Problem requirements — How many lines of these entries hold the string "design"? Answer with the number alone.
Content starts
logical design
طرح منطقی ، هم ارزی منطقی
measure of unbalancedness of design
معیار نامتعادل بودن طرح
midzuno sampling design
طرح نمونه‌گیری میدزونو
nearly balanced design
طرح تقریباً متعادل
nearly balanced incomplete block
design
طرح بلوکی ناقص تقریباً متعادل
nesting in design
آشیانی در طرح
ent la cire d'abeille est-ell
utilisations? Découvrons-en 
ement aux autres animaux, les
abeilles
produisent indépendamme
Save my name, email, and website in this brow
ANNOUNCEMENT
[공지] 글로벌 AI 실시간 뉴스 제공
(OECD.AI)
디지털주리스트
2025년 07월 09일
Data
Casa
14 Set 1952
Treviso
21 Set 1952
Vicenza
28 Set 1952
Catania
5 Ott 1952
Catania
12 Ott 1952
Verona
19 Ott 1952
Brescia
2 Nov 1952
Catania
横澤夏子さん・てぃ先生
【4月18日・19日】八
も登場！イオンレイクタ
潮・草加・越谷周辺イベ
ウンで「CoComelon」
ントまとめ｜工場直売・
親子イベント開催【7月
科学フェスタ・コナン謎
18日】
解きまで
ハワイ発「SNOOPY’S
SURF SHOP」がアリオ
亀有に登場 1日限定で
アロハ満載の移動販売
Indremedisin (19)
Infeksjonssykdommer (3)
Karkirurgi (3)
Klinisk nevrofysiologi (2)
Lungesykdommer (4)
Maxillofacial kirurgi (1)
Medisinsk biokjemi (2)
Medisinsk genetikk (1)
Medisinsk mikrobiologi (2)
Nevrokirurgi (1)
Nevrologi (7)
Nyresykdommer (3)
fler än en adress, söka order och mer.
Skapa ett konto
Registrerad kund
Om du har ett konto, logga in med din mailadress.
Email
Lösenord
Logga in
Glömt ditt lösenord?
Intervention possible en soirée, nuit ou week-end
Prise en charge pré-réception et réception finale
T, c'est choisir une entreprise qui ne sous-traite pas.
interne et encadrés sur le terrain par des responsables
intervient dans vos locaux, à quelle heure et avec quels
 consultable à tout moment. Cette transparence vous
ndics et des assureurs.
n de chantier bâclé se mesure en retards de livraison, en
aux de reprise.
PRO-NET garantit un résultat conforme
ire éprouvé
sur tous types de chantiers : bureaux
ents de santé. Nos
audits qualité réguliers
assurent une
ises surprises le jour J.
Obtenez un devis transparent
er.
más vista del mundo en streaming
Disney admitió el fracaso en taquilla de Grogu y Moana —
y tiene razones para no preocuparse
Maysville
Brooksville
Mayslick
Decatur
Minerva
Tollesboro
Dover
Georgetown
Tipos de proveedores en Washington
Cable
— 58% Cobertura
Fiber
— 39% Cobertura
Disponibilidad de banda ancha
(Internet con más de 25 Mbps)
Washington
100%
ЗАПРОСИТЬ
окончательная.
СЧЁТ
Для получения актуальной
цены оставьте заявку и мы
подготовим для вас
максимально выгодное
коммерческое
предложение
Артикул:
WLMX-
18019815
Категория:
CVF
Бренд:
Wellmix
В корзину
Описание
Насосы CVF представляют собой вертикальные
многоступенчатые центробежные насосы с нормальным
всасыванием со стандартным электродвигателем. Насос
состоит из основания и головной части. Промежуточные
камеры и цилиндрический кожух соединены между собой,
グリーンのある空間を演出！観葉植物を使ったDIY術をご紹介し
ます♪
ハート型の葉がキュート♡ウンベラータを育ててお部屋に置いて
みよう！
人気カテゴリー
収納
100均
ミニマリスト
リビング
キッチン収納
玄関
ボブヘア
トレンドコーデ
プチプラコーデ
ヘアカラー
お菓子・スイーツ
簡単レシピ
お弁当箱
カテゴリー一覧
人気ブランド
Content ends
Solution to the exercise — 6